With Hurricane Irma in Florida following on the heels of Hurricane Harvey in Texas, victims of these horrific weather phenomena will be relying heavily on the goodwill of their fellow Americans. For many people, that's the way it should be.
Without raising taxes on any bracket of the population, government spending must be finite. Politicians can hardly be blamed for seeking funds for the people of their states; that's part of what they're expected to do. But even with the president promising aid and Congress scrambling to cobble together relief bills, there won't be enough money to fix the destruction wrought by this double-whammy. Just as the government has limits to what it can spend, so do most Americans. And it should come as no surprise that middle- to lower-income Americans are proportionately far more generous than their wealthy counterparts.
One problem with giving to charity is that in many cases, a fraction of the collected cash actually goes for the stated purpose. The rest of the money is earmarked for overhead and other expenses. Sometimes, the CEOs of charities are paid embarrassingly high salaries - and for many potential donors, that goes against the grain of the entity's stated purpose. No one wants to see his hard-earned cash lining the pocket of some fat-cat with a mansion and a yacht.
That's why it's important to do research. When it's time to donate, choose only reputable charities with a record of success and of adhering to their missions. It's also critical to choose charities not just on their high public profiles, but on where, precisely, their money goes. Charity Navigator (www.charitynavigator.org) and Charity Watch (www.charitywatch.org) can help people make the right decisions.
American Red Cross, for instance, is purportedly on the front line for hurricane relief for both Irma and Harvey. But according to Charity Watch, 89 percent of funds it receives are used for the program; 11 percent goes to overhead. Red Cross also spends $30 to bring in $100. For some folks, that percentage might not sit well. Indeed, it gets a rating of only B-plus. Charity Navigator, which uses a different system, gives Red Cross three out of four stars. Another entity working in the trenches to help hurricane victims is Catholic Relief Services.
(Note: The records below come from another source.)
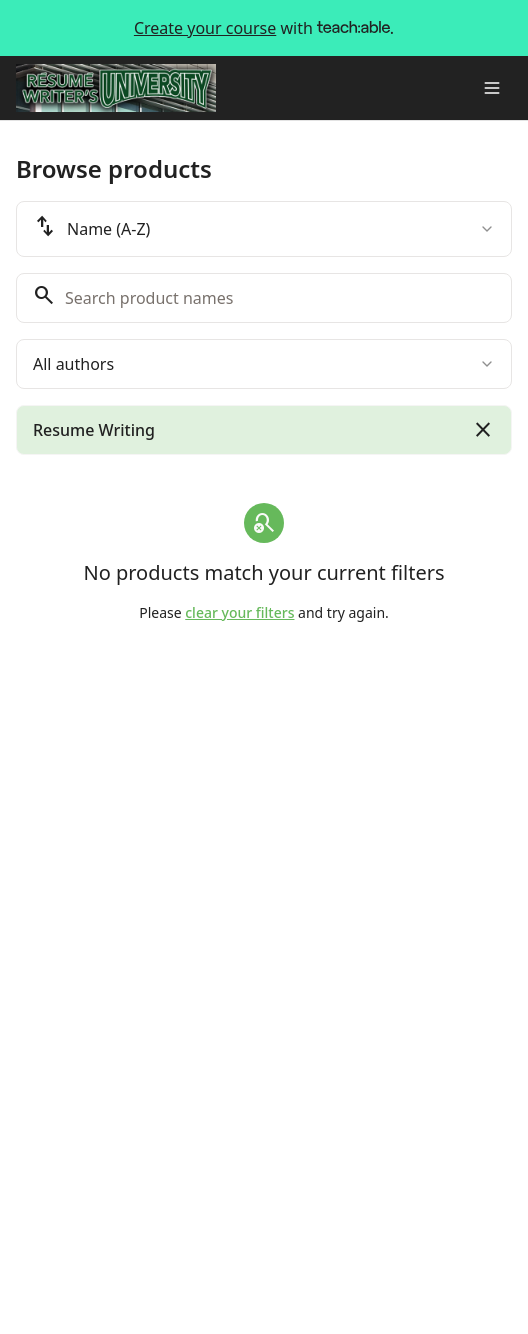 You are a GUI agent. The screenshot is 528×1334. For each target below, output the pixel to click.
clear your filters (239, 612)
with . (264, 28)
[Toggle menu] (492, 88)
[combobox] (264, 229) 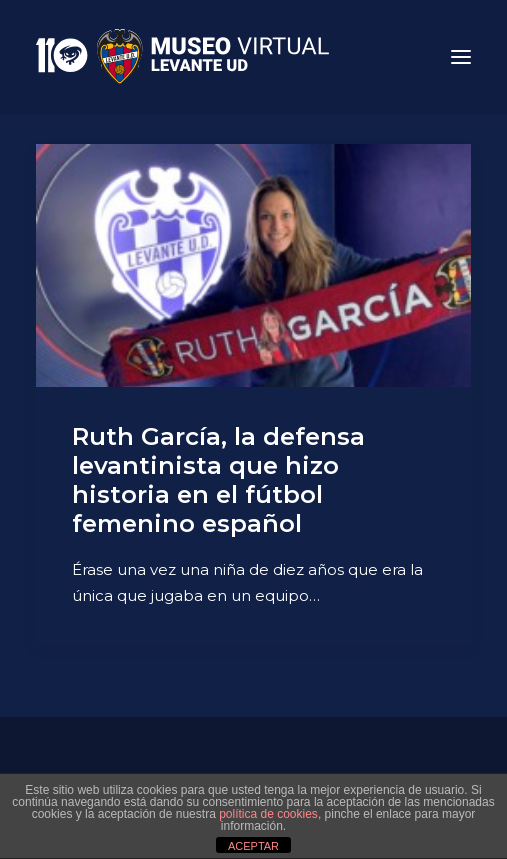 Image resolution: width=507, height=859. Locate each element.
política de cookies (268, 814)
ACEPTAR (253, 846)
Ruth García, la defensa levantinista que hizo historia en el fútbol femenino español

This entity gets an A-plus rating from Charity Watch, with 92 percent of its funds going to the program, and by spending $10 to make $100. Charity Navigator gives this charity the full four stars.
In recommending charities for the hurricanes, Charity Watch insists that an entity spend at least 75 percent of its budget on program services, and spend no more than $25 to raise $100. The only charity it rates A-plus for Irma donations, in addition to Catholic Relief Services, is Partners in Health. Charities receiving an "A" rating are Direct Relief & Direct Relief Foundation, Episcopal Relief & Development, Mercy Corps, and United States Fund for UNICEF. A-minus charities are Mennonite Central Committee U.S., Oxfam-America, Samaritan's Purse and World Vision. Harvey relief efforts are considerably more numerous, but Charity Watch's A-plus listers - in addition to those already named - are All Hands Volunteers, PetSmart Charities, and United Methodist Committee on Relief. For the other A-listers, they have American Humane (which includes the Society), and Save the Children. A-minus charities not already listed are Operation USA, Project Concern International and Team Rubicon.
Charity Navigator names several more charities with four stars. Among them are MedShare, International Relief Teams, Americares, ShelterBox USA, Heart to Heart International, International Medical Corps, Helping Hand for Relief and Development, Convoy of Hope, GlobalGiving, MAP International, Donors Choose, Water Mission, Houston Food Bank, Feeding America, First Book, Child Foundation, Medical Teams International, Catholic Charities of the Archdiocese of Galveston-Houston, International Orthodox Christian Charities, Matthew 25: Ministries, CDC Foundation, World Hope International, Baitulmaal AHED, Brother's Brother Foundation, Islamic Relief USA, Habitat for Horses, United Way of Greater Houston, the Zakat Foundation of America, and a handful more.
We suggest - as do these two watchdog organizations - that you put your money to the best use possible, and give only to the highest-rated charities. None of us can afford to see our money wasted during these trying times.